Ingredients
- 1 1/2 teaspoons white vinegar
- 1 1/4 cups milk
- 6 tablespoons fine or medium cornmeal or polenta
- 1/2 cup self-rising flour
- 1 teaspoon baking soda
- pinch of sea salt flakes for sweet
- or 1/2 teaspoon for savory pancakes
- 3 tablespoons sugar (sweet pancakes only)
- 2 free-range eggs
- beaten
- 2 tablespoons melted butter
- plus extra for frying
Instructions
- In a bowl, stir the vinegar into the milk and leave for 5 minutes on the worktop.
- Then add the cornmeal and leave to rest in the fridge for a further 25 minutes.
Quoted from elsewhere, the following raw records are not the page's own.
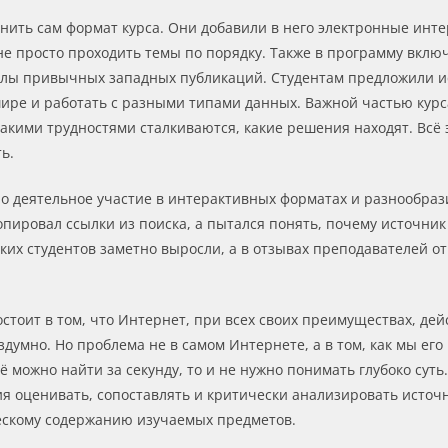
нить сам формат курса. Они добавили в него электронные инт
не просто проходить темы по порядку. Также в программу вкл
елы привычных западных публикаций. Студентам предложили ис
ире и работать с разными типами данных. Важной частью курса
какими трудностями сталкиваются, какие решения находят. Всё
ь.
нно деятельное участие в интерактивных форматах и разнообра
 копировал ссылки из поиска, а пытался понять, почему источни
аких студентов заметно выросли, а в отзывах преподавателей
стоит в том, что Интернет, при всех своих преимуществах, де
здумно. Но проблема не в самом Интернете, а в том, как мы е
ё можно найти за секунду, то и не нужно понимать глубоко сут
ия оценивать, сопоставлять и критически анализировать источ
ческому содержанию изучаемых предметов.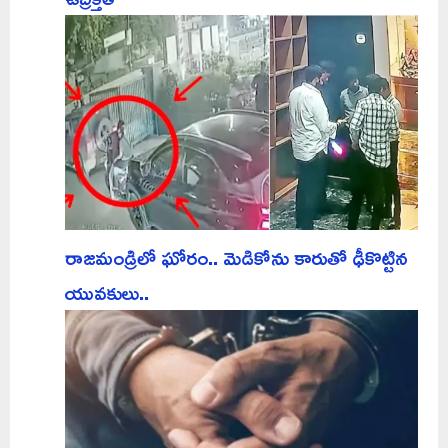
రాజమండ్రిలో ఘోరం.. మెడికోను కారుతో ఢీకొట్టిన
యువకులు..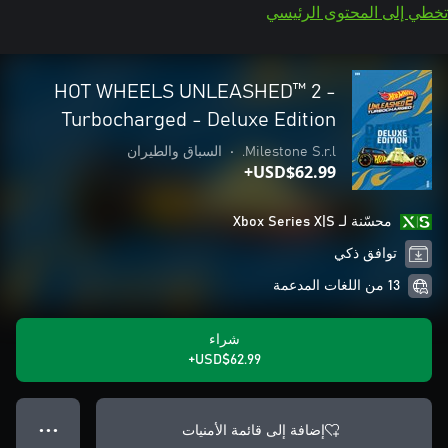
تخطي إلى المحتوى الرئيسي
HOT WHEELS UNLEASHED™ 2 -
Turbocharged - Deluxe Edition
Milestone S.r.l.
•
السباق والطيران
USD$62.99+
محسّنة لـ Xbox Series X|S
توافق ذكي
13 من اللغات المدعمة
شراء
USD$62.99+
إضافة إلى قائمة الأمنيات
● ● ●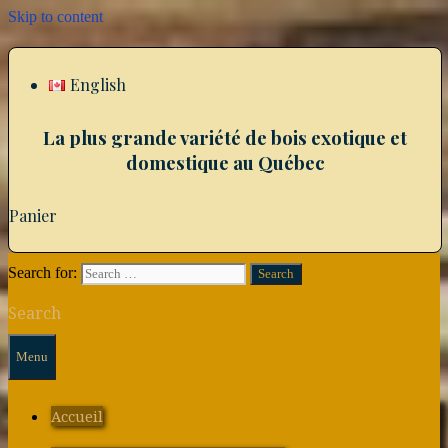
Skip to content
English
La plus grande variété de bois exotique et
domestique au Québec
Panier
Search for:
Search
Menu
Accueil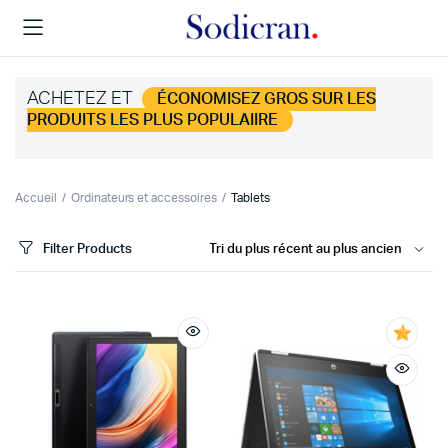
ACHETEZ ET
ÉCONOMISEZ GROS SUR LES
PRODUITS LES PLUS POPULAIIRE
Accueil
Ordinateurs et accessoires
Tablets
Filter Products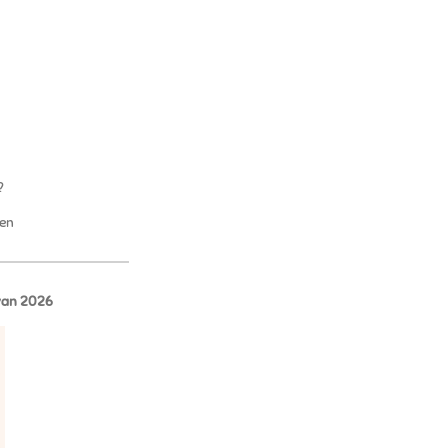
?
ven
 van 2026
- Sieve the flour and baking soda into a large bowl and add the salt and the sugar, if using.
- Whisk the eggs and melted butter thoroughly into the cornmeal mixture, then make a well in the flour and pour in the cornmeal mixture.
- Whisk together.
- You must then use the mixture immediately.
- Melt some more butter in a nonstick frying pan and add 2 teaspoonfuls of the batter per pancake.
- Cook over low-medium heat until small air bubbles appear on the surface of the pancakes and then flip over.
- Cook until both sides are golden, then keep warm in a low oven while you cook the rest.